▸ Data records
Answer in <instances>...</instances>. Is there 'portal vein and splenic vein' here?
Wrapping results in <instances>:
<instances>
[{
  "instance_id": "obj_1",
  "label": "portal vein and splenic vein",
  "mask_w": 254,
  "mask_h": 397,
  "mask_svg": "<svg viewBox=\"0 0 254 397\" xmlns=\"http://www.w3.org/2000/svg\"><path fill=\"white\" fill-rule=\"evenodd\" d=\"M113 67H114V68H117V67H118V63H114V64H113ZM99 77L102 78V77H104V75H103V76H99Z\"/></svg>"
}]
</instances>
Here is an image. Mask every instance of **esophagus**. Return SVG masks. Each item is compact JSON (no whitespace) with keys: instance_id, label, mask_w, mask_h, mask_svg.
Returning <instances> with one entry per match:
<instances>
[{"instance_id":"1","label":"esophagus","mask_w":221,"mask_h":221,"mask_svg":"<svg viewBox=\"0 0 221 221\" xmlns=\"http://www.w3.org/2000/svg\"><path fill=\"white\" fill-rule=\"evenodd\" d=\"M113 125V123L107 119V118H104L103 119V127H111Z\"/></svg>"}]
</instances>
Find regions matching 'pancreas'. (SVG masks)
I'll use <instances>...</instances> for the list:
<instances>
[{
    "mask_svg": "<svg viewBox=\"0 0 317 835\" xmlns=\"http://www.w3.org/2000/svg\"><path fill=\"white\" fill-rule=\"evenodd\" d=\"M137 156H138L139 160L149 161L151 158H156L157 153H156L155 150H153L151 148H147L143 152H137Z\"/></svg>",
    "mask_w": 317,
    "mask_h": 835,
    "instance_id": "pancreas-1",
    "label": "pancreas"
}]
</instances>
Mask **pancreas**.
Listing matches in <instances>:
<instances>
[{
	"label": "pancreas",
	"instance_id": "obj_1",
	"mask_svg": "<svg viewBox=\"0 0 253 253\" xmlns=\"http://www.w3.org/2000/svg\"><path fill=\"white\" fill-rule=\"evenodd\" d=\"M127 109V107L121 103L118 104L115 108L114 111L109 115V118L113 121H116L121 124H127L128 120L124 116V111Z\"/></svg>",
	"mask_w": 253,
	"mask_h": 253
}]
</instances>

▸ TASK DIRECTIONS
Retyping every line above exactly is all that is needed.

▸ OUTPUT OF THE TASK
Answer in <instances>...</instances>. Is there 'portal vein and splenic vein' here?
Wrapping results in <instances>:
<instances>
[{
  "instance_id": "obj_1",
  "label": "portal vein and splenic vein",
  "mask_w": 254,
  "mask_h": 397,
  "mask_svg": "<svg viewBox=\"0 0 254 397\" xmlns=\"http://www.w3.org/2000/svg\"><path fill=\"white\" fill-rule=\"evenodd\" d=\"M113 67H114V68H117V67H118V63H114V64H113ZM99 77L102 78V77H104V75H103V76H99Z\"/></svg>"
}]
</instances>
Here is an image. Mask every instance of **esophagus**. Return SVG masks. Each item is compact JSON (no whitespace) with keys: instance_id, label, mask_w, mask_h, mask_svg.
Returning <instances> with one entry per match:
<instances>
[{"instance_id":"1","label":"esophagus","mask_w":221,"mask_h":221,"mask_svg":"<svg viewBox=\"0 0 221 221\" xmlns=\"http://www.w3.org/2000/svg\"><path fill=\"white\" fill-rule=\"evenodd\" d=\"M113 125V123L107 119V118H104L103 119V127H111Z\"/></svg>"}]
</instances>
Find regions matching 'pancreas'. (SVG masks)
I'll use <instances>...</instances> for the list:
<instances>
[{
    "mask_svg": "<svg viewBox=\"0 0 317 835\" xmlns=\"http://www.w3.org/2000/svg\"><path fill=\"white\" fill-rule=\"evenodd\" d=\"M137 156H138L139 160L149 161L151 158H156L157 153H156L155 150H153L151 148H147L143 152H137Z\"/></svg>",
    "mask_w": 317,
    "mask_h": 835,
    "instance_id": "pancreas-1",
    "label": "pancreas"
}]
</instances>
Mask **pancreas**.
Listing matches in <instances>:
<instances>
[{
	"label": "pancreas",
	"instance_id": "obj_1",
	"mask_svg": "<svg viewBox=\"0 0 253 253\" xmlns=\"http://www.w3.org/2000/svg\"><path fill=\"white\" fill-rule=\"evenodd\" d=\"M127 109V107L121 103L118 104L115 108L114 111L109 115V118L113 121H116L121 124H127L128 120L124 116V111Z\"/></svg>",
	"mask_w": 253,
	"mask_h": 253
}]
</instances>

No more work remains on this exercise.